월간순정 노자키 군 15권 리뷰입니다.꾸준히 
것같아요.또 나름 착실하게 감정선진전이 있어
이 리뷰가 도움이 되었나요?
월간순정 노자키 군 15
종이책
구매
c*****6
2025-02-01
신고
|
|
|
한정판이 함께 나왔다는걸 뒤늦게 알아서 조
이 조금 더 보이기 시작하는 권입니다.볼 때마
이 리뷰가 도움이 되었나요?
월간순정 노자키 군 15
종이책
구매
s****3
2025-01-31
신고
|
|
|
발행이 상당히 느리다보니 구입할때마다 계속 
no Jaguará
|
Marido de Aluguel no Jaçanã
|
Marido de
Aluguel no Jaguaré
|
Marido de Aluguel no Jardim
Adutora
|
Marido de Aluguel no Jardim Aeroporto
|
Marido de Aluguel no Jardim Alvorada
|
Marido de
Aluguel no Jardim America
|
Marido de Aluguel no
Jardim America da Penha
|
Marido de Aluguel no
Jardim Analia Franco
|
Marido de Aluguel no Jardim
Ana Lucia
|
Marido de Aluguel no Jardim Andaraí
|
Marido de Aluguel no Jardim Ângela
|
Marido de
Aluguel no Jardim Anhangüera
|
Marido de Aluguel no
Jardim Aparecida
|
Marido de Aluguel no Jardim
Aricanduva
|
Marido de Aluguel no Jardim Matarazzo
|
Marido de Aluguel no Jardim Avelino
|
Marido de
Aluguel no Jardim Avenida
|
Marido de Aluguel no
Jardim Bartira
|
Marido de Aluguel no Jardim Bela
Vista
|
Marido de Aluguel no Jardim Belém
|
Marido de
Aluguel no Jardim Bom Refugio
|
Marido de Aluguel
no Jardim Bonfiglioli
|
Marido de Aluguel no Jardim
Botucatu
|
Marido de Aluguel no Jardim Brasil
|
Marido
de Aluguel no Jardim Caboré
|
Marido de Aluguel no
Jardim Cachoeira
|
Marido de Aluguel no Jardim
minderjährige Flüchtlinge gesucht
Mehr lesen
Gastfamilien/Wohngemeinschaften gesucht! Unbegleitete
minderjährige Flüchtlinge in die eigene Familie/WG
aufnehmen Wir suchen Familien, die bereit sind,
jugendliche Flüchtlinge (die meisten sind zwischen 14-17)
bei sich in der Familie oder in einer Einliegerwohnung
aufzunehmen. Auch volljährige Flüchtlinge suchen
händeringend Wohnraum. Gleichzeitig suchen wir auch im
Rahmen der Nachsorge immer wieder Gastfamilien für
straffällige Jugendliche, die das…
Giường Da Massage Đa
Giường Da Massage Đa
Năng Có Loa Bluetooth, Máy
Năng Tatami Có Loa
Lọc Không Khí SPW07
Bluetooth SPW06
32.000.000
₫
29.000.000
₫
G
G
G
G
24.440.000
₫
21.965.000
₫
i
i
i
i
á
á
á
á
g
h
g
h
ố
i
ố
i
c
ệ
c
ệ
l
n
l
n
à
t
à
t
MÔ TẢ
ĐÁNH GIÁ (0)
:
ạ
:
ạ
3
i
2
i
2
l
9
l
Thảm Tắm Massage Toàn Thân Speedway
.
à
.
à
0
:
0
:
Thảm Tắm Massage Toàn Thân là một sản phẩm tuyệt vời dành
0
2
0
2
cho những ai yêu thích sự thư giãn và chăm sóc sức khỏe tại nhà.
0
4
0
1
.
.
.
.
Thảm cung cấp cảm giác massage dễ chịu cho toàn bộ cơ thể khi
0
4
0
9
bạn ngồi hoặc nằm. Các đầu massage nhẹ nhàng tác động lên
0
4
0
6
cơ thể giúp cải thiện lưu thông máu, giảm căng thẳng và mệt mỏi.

________________________

What this task involves:
Search the listing for the string "minderjährige". Copy each line where it turns up.

Result for this task:
minderjährige Flüchtlinge gesucht
minderjährige Flüchtlinge in die eigene Familie/WG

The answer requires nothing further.